Below are records; copy every line among them that contains the word "premium".

=====

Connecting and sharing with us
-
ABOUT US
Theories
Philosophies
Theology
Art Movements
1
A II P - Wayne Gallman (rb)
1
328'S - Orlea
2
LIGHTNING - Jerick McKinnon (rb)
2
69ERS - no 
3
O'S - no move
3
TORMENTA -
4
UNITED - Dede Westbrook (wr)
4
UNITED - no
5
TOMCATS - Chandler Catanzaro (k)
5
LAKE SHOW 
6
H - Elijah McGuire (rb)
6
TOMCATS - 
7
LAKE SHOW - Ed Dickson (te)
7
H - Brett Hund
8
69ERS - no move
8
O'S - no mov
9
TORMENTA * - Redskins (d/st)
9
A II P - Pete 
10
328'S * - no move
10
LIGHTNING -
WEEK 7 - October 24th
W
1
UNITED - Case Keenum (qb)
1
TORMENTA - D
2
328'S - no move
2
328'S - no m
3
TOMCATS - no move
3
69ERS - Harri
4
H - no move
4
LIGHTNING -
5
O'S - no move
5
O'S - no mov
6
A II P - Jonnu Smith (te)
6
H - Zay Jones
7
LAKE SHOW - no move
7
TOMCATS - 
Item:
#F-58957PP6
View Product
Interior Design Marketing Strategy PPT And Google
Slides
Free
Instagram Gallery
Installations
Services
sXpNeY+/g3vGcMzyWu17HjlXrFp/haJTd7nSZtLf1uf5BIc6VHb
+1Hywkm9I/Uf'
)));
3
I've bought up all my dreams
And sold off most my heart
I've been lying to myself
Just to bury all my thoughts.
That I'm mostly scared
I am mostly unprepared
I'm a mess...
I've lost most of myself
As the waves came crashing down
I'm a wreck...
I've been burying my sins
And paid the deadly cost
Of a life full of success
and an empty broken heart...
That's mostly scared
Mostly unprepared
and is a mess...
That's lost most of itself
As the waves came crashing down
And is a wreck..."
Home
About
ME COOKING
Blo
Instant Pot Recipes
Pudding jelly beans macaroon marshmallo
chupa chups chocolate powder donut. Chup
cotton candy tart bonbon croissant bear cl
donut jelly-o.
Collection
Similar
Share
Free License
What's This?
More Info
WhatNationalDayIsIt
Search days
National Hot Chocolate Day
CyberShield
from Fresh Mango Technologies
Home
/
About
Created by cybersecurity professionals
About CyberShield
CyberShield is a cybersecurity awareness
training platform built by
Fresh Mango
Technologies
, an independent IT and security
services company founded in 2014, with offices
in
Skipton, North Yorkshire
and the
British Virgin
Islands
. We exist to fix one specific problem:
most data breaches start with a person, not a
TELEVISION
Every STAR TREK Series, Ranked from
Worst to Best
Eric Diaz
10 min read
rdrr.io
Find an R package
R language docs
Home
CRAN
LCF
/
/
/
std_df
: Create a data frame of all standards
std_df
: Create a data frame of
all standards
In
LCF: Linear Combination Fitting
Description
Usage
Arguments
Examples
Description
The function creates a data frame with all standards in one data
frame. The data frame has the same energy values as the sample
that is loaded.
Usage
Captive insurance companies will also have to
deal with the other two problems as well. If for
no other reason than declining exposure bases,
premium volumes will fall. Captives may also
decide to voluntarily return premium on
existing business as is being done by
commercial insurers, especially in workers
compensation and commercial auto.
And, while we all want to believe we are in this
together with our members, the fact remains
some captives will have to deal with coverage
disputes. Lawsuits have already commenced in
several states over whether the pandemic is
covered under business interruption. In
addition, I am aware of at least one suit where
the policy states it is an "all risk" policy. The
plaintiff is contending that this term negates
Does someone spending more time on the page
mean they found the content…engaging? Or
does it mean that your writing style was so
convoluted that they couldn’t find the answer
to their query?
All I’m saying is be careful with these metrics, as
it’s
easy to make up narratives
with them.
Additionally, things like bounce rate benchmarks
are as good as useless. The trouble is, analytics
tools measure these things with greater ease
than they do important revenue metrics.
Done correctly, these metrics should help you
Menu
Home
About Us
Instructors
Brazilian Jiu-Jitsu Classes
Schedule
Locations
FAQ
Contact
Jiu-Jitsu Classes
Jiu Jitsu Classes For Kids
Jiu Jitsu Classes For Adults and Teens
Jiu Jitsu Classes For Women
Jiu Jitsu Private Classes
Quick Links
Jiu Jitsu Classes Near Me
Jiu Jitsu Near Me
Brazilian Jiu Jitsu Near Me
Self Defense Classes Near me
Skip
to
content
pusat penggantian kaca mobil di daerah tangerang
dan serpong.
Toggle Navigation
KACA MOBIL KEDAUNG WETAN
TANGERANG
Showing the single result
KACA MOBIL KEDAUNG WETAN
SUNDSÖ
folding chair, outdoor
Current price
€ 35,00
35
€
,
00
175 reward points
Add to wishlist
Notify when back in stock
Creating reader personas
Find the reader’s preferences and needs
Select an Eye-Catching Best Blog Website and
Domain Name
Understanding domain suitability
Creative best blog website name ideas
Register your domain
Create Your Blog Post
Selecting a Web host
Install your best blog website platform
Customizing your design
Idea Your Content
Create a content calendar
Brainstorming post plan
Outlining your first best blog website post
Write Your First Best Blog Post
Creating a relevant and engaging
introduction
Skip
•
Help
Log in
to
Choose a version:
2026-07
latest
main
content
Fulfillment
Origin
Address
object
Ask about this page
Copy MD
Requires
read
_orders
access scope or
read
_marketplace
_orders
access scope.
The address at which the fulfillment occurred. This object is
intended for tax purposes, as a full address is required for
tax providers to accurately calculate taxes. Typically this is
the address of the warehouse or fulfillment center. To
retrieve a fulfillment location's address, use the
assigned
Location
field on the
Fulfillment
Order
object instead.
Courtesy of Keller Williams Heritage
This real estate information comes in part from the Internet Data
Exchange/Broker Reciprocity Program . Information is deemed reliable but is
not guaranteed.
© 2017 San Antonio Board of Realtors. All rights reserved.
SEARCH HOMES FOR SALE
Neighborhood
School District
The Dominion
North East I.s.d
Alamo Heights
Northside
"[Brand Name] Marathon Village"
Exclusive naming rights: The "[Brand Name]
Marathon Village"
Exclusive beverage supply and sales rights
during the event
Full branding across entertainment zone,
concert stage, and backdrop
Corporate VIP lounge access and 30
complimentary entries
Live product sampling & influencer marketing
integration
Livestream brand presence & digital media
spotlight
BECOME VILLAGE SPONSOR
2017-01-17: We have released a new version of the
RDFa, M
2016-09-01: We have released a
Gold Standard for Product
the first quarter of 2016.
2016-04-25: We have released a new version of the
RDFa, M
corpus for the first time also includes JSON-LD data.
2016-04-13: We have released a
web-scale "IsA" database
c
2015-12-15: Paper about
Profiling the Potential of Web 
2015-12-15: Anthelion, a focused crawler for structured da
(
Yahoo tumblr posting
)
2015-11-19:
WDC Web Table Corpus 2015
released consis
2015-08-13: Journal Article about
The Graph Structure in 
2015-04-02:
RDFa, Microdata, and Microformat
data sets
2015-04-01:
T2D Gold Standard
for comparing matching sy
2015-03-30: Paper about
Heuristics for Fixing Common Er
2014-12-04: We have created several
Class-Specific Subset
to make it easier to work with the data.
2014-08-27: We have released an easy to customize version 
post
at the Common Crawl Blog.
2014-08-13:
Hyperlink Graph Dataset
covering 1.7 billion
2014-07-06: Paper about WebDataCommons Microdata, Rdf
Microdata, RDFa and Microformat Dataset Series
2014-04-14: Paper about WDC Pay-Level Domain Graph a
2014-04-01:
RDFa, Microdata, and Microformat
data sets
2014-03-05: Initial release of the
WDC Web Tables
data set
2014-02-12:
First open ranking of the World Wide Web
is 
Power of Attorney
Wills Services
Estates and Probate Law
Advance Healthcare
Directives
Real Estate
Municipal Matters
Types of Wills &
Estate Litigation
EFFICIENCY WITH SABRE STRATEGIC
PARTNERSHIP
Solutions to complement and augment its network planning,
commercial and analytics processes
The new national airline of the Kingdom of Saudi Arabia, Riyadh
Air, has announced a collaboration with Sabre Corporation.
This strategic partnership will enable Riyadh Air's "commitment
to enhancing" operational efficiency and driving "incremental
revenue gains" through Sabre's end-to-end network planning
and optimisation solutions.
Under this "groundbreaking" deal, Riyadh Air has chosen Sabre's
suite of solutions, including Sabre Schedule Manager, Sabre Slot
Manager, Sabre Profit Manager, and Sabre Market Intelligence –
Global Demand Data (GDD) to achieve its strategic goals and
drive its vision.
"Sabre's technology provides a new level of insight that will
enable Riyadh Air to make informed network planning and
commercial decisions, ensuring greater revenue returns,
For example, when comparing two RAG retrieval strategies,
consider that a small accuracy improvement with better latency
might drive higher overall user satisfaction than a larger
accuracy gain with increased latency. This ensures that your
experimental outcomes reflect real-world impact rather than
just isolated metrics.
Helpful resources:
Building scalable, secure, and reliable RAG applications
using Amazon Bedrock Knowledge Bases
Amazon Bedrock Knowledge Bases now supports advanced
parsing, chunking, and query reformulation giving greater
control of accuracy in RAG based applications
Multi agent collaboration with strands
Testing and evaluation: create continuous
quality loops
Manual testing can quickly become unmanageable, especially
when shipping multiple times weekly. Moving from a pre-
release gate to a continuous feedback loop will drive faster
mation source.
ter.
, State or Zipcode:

=====

■ Completed task:
premium volumes will fall. Captives may also
decide to voluntarily return premium on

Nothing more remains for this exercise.